The true reason, then, for seeking to cultivate permanent youthfulness in mind and body is to prove the fact that we are not an animal, but a living Spirit. This living Spirit is an ever evolving, growing soul in its relations with the natural world. It needs just such a body as we have in order to become aware of its God-given powers, to test them, try them out, and gain mastery of them through actual experience.

This living Spirit in us, being nonmaterial, is not subject to natural laws or laws of matter. People of most religious faiths believe that this higher or nonmaterial part of us is immortal, that it survives the death of the body. What we are beginning to see now is that if this immortal Spirit is given a body to use and live in, and if this body itself is a divine creation — which it has to be — then why should this body be considered inferior to the soul and Spirit which apparently form it and animate it?

Isn’t it possible that we have been making the mistake of trying to understand or evaluate this house of wonders we call a physical body by inadequate means? How can the senses, which are so restricted in their range, and the intellect, which is so inferior in speed, precision, and power, tell us the truth about our body? Could a blind man ever really be an astronomer? Could a deaf man ever enjoy a robin’s song in the spring?

One goal each of us might select is to really know ourself, know something of ourself from the inner spiritual standpoint. This is a logical correlative to the discovery of our inner power to stay truly young. Of course we have the goal of cultivating permanent youth.

Not, it is hoped, for the mere physical benefits alone, though they are highly rewarding. Not so we can boast about the number of years we have lived, though this can be pleasing to the ego. But rather for the sake of learning to live from a higher level than the unthinking multitudes who, blindly and unhappily following the footsteps of their grandfathers, walk the way of age and time.

No more pertinent question could be asked than this: When you find the youth of soul and body you are cultivating, what do you plan to do with it? When you find it, you are going to face the fact that it is divine in nature and origin. Let us remember that life knows how to safeguard its essential divinity and protect it from purely selfish exploitation for mere physical gratification.

The nearer you come to the inner Secret, the more softly you should walk. Pray for wisdom.

“Father of my whole being, give me wisdom to use wisely the new life in soul and body as I find it. May I walk the way of life, and help others to discover it. Amen.

According to the Monterey Herald, Third Mate Leon W. Blachutta has returned to active duty at sea after seven years of retirement. By his example of supervising the loading of supplies for troops abroad he hopes to inspire others, and so relieve the shortage of crewmen. Blachutta is eighty years of age. He looks fit and well.

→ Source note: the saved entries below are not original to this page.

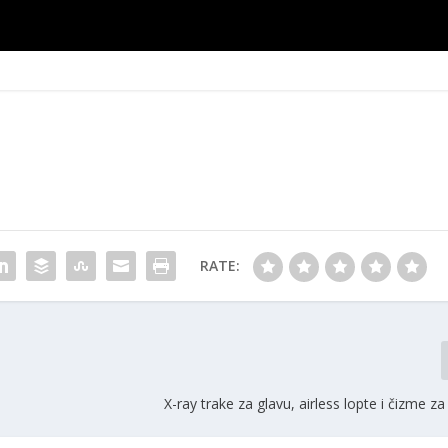
RATE:
X-ray trake za glavu, airless lopte i čizme z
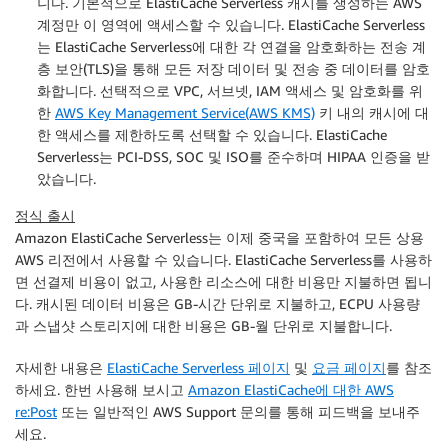
니다. 기본적으로 ElastiCache Serverless 캐시를 생성하는 AWS
계정만 이 영역에 액세스할 수 있습니다. ElastiCache Serverless
는 ElastiCache Serverless에 대한 각 연결을 암호화하는 전송 계
층 보안(TLS)을 통해 모든 저장 데이터 및 전송 중 데이터를 암호
화합니다. 선택적으로 VPC, 서브넷, IAM 액세스 및 암호화를 위
한
AWS Key Management Service(AWS KMS)
키 내의 캐시에 대
한 액세스를 제한하도록 선택할 수 있습니다. ElastiCache
Serverless는 PCI-DSS, SOC 및 ISO를 준수하며 HIPAA 인증을 받
았습니다.
정식 출시
Amazon ElastiCache Serverless는 이제 중국을 포함하여 모든 상용
AWS 리전에서 사용할 수 있습니다. ElastiCache Serverless를 사용하
면 선결제 비용이 없고, 사용한 리소스에 대한 비용만 지불하면 됩니
다. 캐시된 데이터 비용은 GB-시간 단위로 지불하고, ECPU 사용량
과 스냅샷 스토리지에 대한 비용은 GB-월 단위로 지불합니다.
자세한 내용은
ElastiCache Serverless 페이지
및
요금 페이지
를 참조
하세요. 한번 사용해 보시고
Amazon ElastiCache에 대한 AWS
re:Post
또는 일반적인 AWS Support 문의를 통해 피드백을 보내주
세요.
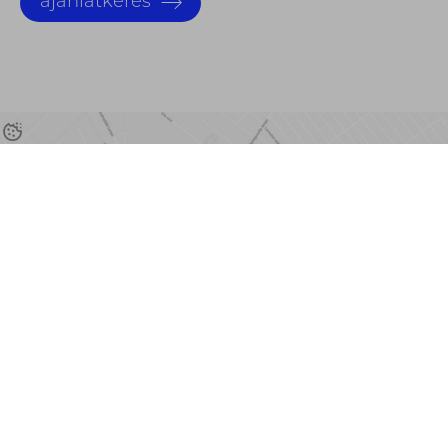
ajánlatkérés
Cím:
Telefon:
6120 Kiskunmajsa,
+36 30 153-6895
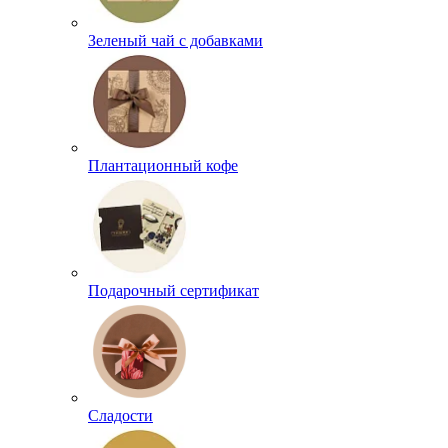
Зеленый чай с добавками
Плантационный кофе
Подарочный сертификат
Сладости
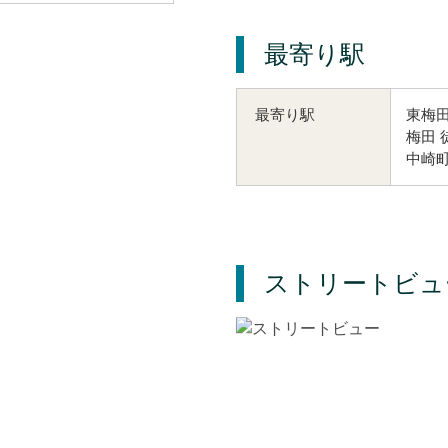
最寄り駅
東梅田
最寄り駅
梅田 
中崎町
ストリートビュ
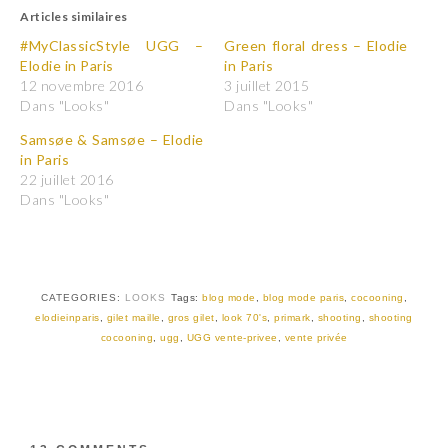
u
u
Articles similaires
e
e
z
z
p
p
#MyClassicStyle UGG –
Green floral dress – Elodie
o
o
Elodie in Paris
in Paris
u
u
r
r
12 novembre 2016
3 juillet 2015
p
p
Dans "Looks"
Dans "Looks"
a
a
r
r
t
t
Samsøe & Samsøe – Elodie
a
a
in Paris
g
g
e
e
22 juillet 2016
r
r
Dans "Looks"
s
s
u
u
r
r
T
F
w
a
i
c
t
e
t
b
CATEGORIES:
LOOKS
Tags:
blog mode
,
blog mode paris
,
cocooning
,
e
o
r
o
elodieinparis
,
gilet maille
,
gros gilet
,
look 70's
,
primark
,
shooting
,
shooting
(
k
cocooning
,
ugg
,
UGG vente-privee
,
vente privée
o
(
u
o
v
u
r
v
e
r
d
e
a
d
n
a
s
n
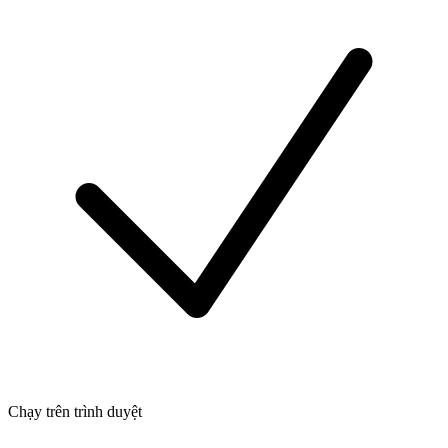
Chạy trên trình duyệt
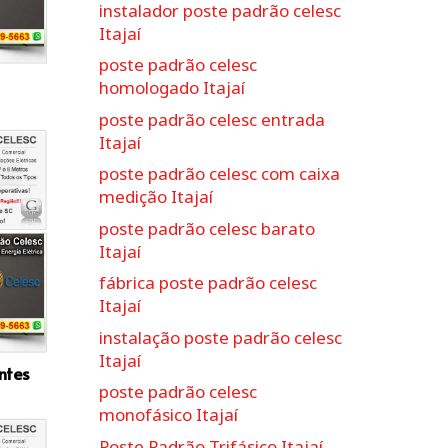
instalador poste padrão celesc
Itajaí
poste padrão celesc
homologado Itajaí
poste padrão celesc entrada
Itajaí
poste padrão celesc com caixa
medição Itajaí
poste padrão celesc barato
Itajaí
fábrica poste padrão celesc
Itajaí
instalação poste padrão celesc
Itajaí
ntes
poste padrão celesc
monofásico Itajaí
Poste Padrão Trifásico Itajaí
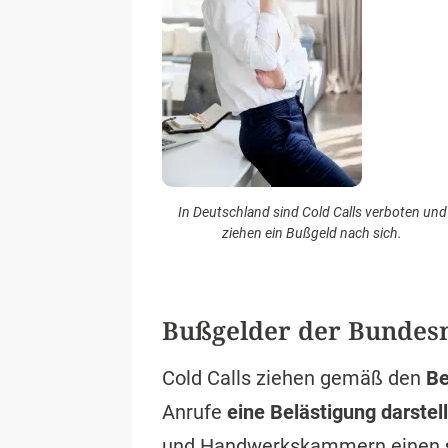
In Deutschland sind Cold Calls verboten und
ziehen ein Bußgeld nach sich.
Bußgelder der Bundesn
Cold Calls ziehen gemäß den
Be
Anrufe
eine Belästigung darstel
und Handwerkskammern einen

A number of years ago in Nova Scotia, Silas McLellan, a farmer, ran down strayed cattle on foot. At the age of fifty-six, Silas could run fifty miles as easily as some people walk a mile. He said that he didn’t get warmed up in less than twenty-five miles, and was just getting his bearings at forty miles. Sometimes he ran down deer on foot, running from dawn to dusk.

In Amherst, Massachusetts, some years ago, Mrs. Lois Mitchell resumed horseback riding at the age of ninety-four. She rode a horse for the first time in seventy years, and loved it, but complained that the animal didn’t have much spirit. “I had to whip him to make him trot,” she said. Mrs. Mitchell preferred bicycling to horseback riding, because, as she said, I can put more vim into it.”

  1. Jung speaks of man’s greatest passion, “idleness.”
  2. “You see, hope is a very basic human strength, without which we couldn’t stay alive, and not something invented by theologians and philosophers.” — Dialogue with Erik Erikson, Richard I. Evans; New York, Harper and Row.